Georgetown University’s Newspaper of Record since 1920

The Hoya

Georgetown University’s Newspaper of Record since 1920

The Hoya

Georgetown University’s Newspaper of Record since 1920

The Hoya

UIS to Revamp E-mail After Hardware Crash

Administrators plan to revamp the university’s e-mail system and add more storage space to individual accounts after a hardware crash last week interrupted service to users for more than 24 hours.

The system failure began Wednesday, when the hard disk that stores GUMail and manages users’ inboxes stopped functioning properly. Mail delivery did not resume until late Thursday afternoon.

Beth Ann Bergsmark, a director at University Information Services, said that a rare hardware failure, coupled with a large influx of spam into the system, crashed the service.

“It has been about two years since we’ve seen a hardware issue similar to this one,” she said.

Bergsmark said that UIS is working on a “digital locker,” an online space for storing received e-mails that would help improve GUMail’s storage quota. Other changes could include improved spam protection and better interaction with other e-mail systems, Bergsmark said.

Improving or replacing the GUMail system, which was last overhauled in 2004, could cost anywhere between hundreds of thousands and millions of dollars, Bergsmark said. She added that the final plans for the new system would not be made until December.

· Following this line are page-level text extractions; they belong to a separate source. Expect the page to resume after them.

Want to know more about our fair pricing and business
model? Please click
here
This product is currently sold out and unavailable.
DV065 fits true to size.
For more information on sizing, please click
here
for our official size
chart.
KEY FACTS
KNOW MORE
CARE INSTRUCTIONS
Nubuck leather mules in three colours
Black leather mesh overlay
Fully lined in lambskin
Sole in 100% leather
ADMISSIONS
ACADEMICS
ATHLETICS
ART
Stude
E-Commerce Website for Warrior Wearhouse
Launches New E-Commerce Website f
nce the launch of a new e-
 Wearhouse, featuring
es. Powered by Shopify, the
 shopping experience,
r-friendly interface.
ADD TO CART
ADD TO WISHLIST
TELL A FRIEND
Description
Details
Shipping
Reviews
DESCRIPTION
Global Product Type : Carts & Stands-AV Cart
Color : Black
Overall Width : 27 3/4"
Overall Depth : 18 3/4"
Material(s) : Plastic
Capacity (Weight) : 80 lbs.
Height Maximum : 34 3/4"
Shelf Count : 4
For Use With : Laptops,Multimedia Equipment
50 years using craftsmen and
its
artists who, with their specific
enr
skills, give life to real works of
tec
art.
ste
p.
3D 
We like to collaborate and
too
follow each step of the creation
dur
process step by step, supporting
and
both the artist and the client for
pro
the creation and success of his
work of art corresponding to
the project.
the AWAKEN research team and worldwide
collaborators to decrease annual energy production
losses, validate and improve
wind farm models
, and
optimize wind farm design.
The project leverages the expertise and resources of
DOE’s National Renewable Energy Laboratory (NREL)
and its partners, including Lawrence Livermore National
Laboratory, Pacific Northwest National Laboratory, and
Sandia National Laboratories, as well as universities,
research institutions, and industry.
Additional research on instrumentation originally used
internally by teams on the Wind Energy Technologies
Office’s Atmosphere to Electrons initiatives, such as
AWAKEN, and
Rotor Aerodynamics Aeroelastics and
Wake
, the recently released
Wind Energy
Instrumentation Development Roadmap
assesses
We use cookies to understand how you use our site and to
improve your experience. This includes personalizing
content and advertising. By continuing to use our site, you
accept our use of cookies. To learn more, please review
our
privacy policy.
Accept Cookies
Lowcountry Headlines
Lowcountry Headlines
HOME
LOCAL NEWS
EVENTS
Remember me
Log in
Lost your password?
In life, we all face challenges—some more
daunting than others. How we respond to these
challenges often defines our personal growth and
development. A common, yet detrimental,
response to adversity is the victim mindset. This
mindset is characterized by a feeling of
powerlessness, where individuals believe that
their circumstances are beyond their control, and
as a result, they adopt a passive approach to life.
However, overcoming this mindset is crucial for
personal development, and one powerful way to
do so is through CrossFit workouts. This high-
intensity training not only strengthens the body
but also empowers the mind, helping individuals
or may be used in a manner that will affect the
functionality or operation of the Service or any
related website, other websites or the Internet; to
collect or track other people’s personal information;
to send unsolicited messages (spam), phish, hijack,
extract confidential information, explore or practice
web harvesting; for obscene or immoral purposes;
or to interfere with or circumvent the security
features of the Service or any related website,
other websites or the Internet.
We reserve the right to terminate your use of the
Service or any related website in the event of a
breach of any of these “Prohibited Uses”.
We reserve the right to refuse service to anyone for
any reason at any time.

“It’s not cheap,” Bergsmark said.

Alexandra Lee (SFS ’10) said that she sometimes experiences delays of up to two hours when forwarding e-mail from her university account to Hotmail, her preferred e-mail provider.

Bergsmark said in a broadcast e-mail sent Friday that delays are caused by constantly-changing spam-blocking definitions that are used by other e-mail providers.

“One day we may hand off mail to Hotmail.com in seconds, and another day we may see a four-hour delay,” Bergsmark said in the e-mail.

George Foulard (COL ’09) said that he hopes that a new e-mail system will allow students to hold more than the current 20 megabytes of storage currently offered by GUMail.

“Twenty MB of storage was acceptable in the ’90s,” Foulard said. “Today, e-mail content is so much bigger than in the past that to expect 20 MB to be sufficient is absurd.”

Patrick Warfield, a visiting assistant professor of musicology, said that he is often prevented from sending e-mails to his students because their accounts are full.

“I frequently get bounced messages back from student accounts,” he said.